Именно здесь чувство вины за все, что я не успела сделать, уступает гордости за то, что я делаю. То, что я опять не позвонила родителям, не заплатила по кредиту, не вымыла тарелки и не побрила ноги, меркнет в сравнении с благородным научным порывом. В своей лаборатории я снова могу быть ребенком, играть с лучшим другом, смеяться и быть смешной — или же всю ночь работать над исследованием камня из незапамятных времен, потому что к утру мне нужно выяснить, из чего он сделан. Стоит повзрослеть, как на тебя сваливается множество непонятных и неприятных вещей: налоговые декларации, страховка на машину, цитологические мазки, — но все это не имеет значения, когда я работаю в лаборатории. Телефонов тут нет, поэтому я не мучаюсь оттого, что кто-то мне не звонит. Дверь заперта, и я знаю каждого, у кого есть ключ. У внешнего мира нет возможности проникнуть внутрь, а это означает, что здесь я наконец-то могу быть собой.
Моя лаборатория — как храм, где я понимаю, во что верю. Гул машин сливается в радостный гимн, стоит войти внутрь. Я знаю, кого могу встретить — и как они себя поведут. Будет тишина и будет музыка, время приветствовать друзей и время оставлять их наедине с собственными мыслями. Здесь жизнь подчинена определенным ритуалам; часть из них я понимаю, другие нет. В лаборатории царит мое лучшее «я», которое стремится справиться с любой задачей. Сюда приходят в особенные дни, как в церковь. По праздникам, когда весь остальной мир замирает, у меня открыто. Это островок безопасности и надежное убежище, пристанище на рабочем фронте, место, где можно спокойно осмотреть раны и подлатать доспехи. Я выросла в лаборатории — как и в церкви, — поэтому они навсегда со мной.
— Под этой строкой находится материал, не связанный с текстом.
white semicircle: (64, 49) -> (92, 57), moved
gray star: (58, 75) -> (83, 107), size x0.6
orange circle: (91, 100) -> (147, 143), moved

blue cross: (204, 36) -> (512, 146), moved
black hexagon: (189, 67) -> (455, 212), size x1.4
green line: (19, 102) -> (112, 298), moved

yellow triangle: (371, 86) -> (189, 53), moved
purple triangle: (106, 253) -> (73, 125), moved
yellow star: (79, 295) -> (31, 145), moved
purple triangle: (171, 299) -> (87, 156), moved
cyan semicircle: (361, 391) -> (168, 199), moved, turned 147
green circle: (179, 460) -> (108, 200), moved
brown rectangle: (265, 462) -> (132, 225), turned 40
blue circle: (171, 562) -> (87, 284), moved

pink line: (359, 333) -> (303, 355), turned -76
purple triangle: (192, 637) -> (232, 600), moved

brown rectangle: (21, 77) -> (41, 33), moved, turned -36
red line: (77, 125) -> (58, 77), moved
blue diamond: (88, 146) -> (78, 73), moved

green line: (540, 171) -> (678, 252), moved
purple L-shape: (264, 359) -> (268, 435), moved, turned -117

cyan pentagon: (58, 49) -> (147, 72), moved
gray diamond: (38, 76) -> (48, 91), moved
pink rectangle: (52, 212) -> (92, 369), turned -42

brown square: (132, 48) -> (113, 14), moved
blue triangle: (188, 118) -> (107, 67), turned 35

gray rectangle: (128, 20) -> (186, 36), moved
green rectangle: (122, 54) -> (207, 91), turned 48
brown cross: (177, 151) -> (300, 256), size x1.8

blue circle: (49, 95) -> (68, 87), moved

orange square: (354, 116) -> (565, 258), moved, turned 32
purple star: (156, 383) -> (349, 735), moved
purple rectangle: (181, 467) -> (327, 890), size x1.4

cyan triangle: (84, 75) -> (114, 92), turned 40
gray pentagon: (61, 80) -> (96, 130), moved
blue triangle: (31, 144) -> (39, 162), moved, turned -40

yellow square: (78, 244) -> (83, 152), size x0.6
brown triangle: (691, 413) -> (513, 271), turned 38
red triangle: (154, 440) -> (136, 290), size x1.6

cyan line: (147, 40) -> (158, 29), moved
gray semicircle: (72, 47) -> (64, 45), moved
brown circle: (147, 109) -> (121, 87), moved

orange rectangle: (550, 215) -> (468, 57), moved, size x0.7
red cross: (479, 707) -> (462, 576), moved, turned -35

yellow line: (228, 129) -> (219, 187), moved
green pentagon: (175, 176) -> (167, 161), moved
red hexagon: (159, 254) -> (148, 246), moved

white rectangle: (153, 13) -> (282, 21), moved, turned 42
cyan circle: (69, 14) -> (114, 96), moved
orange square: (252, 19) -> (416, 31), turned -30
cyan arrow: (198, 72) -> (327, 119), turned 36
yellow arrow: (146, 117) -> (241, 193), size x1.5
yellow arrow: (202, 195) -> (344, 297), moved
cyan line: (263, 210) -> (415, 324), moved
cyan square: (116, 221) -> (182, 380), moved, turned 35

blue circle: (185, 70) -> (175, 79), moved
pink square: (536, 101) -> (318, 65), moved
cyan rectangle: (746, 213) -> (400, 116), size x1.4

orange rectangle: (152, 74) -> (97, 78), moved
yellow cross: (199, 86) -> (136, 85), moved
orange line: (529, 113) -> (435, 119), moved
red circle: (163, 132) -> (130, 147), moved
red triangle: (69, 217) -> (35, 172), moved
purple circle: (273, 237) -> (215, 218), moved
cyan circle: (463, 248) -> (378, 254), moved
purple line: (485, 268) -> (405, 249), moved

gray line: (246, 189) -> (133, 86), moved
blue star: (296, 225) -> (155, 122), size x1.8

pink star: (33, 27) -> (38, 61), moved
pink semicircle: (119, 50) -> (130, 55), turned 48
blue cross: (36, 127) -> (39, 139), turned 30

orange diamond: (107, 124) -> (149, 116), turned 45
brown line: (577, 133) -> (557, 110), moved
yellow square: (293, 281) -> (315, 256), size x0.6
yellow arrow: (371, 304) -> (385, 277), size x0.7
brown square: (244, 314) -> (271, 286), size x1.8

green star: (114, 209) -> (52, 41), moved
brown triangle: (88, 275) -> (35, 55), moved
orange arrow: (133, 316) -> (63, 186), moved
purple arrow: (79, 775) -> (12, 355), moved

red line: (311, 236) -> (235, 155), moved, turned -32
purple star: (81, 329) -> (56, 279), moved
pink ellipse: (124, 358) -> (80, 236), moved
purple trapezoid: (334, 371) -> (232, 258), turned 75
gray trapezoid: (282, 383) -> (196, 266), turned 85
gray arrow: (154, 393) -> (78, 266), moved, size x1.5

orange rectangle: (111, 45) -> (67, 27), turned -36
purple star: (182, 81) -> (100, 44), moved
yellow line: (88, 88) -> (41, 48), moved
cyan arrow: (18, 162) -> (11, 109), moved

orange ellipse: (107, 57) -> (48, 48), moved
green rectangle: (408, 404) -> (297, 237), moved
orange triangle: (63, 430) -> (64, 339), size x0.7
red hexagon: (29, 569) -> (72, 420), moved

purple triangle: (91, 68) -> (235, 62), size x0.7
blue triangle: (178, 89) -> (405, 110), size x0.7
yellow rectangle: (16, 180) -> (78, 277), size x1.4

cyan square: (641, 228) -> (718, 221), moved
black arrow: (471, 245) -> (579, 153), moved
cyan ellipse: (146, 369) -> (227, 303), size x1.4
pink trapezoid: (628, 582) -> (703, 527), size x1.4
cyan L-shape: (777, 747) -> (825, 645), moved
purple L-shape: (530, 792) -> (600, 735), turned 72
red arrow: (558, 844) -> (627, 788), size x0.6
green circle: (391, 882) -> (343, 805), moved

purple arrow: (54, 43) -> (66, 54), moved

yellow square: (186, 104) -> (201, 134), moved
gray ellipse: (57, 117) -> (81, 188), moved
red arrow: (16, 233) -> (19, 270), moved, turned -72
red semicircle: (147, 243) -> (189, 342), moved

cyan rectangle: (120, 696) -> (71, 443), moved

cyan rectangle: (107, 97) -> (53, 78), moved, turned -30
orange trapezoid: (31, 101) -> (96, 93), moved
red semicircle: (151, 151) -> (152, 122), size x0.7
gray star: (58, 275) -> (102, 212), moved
Лаборатория — это и место, где я пишу. С годами я далеко продвинулась в том редком прозаическом жанре, который подразумевает сжатие результатов десятилетней работы пяти человек до шести страниц научной публикации, написанной на языке, который мало кто понимает и на котором никто не говорит. Статья описывает детали моей работы с точностью лазерного скальпеля, но ее утонченная красота — своего рода подделка, манекен нулевого размера, призванный продемонстрировать великолепие платья, которое на живом человеке обречено смотреться гораздо хуже. В этих публикациях нет сотен необходимых сносок или таблиц с данными, которые пришлось месяцами переделывать после того, как готовившая их студентка магистратуры внезапно уволилась, бормоча по дороге к двери, что не желала бы моей жизни. Один из параграфов я писала пять часов: в самолете по дороге на похороны, в реальность которых не могла поверить. Даже черновик этой статьи благодаря моему ребенку был исчеркан цветными карандашами и заляпан яблочным пюре еще до того, как на нем просохла после печати краска.
Пусть в моих научных публикациях скрупулезно рассказано о растениях, когда-то покрывавших Землю, экспериментах, прошедших как по маслу, и подтвержденных данных, они преступно умалчивают о других важных вещах. Например, о целых садах, превратившихся в перегной, плесень и труху; электрических сигналах, которые никак не хотели стабилизироваться, и картриджах для принтера, которые мы реанимировали в ночи самыми зверскими методами. Я с удручающей ясностью сознаю: будь на свете способ добиться успеха, минуя стадию отчаяния, кто-нибудь уже непременно сделал бы это, упразднив необходимость экспериментов, — но журнала, в который я могла бы написать о том, как моя наука создается и руками, и сердцем, по-прежнему не существует.
Неизбежно наступает утро: восемь часов. Пора менять реактивы, выписывать чеки, покупать билеты на самолет. Я опускаю голову и заполняю очередной научный отчет, пока в горле комом копятся невысказанные боль, гордость, сожаление, страх, любовь и тоска. Двадцать лет работы в лаборатории подарили мне две истории: ту, которую я должна написать, и ту, которую я бы написать хотела.